What if... you had a bowl of electrons? My chemistry teacher used to tell us that if you had a soup bowl with only electrons in it, the explosion could make you fly to Pluto. Was he right? Could this happen?
 A: A uniform sphere of radius $r$ and total charge $Q$ has an electric potential energy of $3Q^2/20\pi \epsilon_0 r$.
Let's say your bowl is like a sphere of radius 5 cm. If it's all water ( molecular weight 18$m_u$) and $\mu= 9/5$ of a mass unit for every electron, then the number of electrons is
$ N_e = 1000 \frac{4\pi r^3}{3}/\mu m_u = 5\times 10^{26}$
If all the nuclei were removed, the electric potential energy would be $7\times 10^{26}$ Joules.
Pluto is at about 40 au from the Sun, effectively to get there, you have to escape from Earth and escape from the Sun. To do this you would need to launch from the Earth with a carefully directed speed of at least 16 km/s. If your mass is 100 kg, that takes a mere $1.3\times 10^{10}$ J.
A: The answer would depend how densely the electrons are packed. Let's say we have 1 kg of electrons, meaning we would have about $N = 10^{30}$ of them. For simplicity, let's approximate by arranging all of these electrons arranged in a spherical shell of radius $r=0.1$ meters. By symmetry, the voltage at the location of each charge would be constant and would have the following value.

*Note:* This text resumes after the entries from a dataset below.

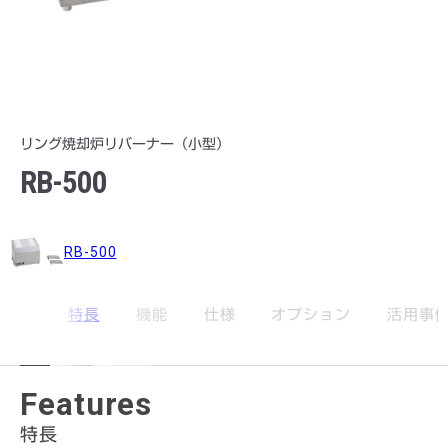
産業用機器
産業用機
器
その他
リング焼却炉リバーナー（小型）
その他
RB-500
生産終了品
RB-500
特長
機能
仕様
オプション
活用事
Features
特長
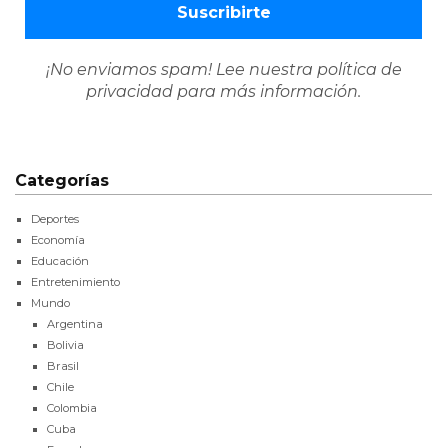
¡No enviamos spam! Lee nuestra
política de
privacidad
para más información.
Categorías
Deportes
Economía
Educación
Entretenimiento
Mundo
Argentina
Bolivia
Brasil
Chile
Colombia
Cuba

$$V = -\frac{1}{4\pi \epsilon_0}\frac{Ne}{r}$$
We can thus compute the potential energy $U = \frac{1}{2}Q V$ associated with this configuration.
$$U = \frac{1}{2} \cdot Ne \cdot \frac{1}{4\pi \epsilon_0}\frac{Ne}{r} = \frac{N^2 e^2}{8 \pi \epsilon_0 r} \approx \boxed{1.15 \times 10^{33} \text{ Joules}}$$
Ignoring air friction, the Earth's escape velocity is $v =11200$ meters / second, which for a $m=2\times 10^6$ kg space shuttle, would only require $E = \frac{1}{2} mv^2 = 1.25 \times 10^{14}$ Joules.
So, yeah, you'd have way more than plenty sufficient energy.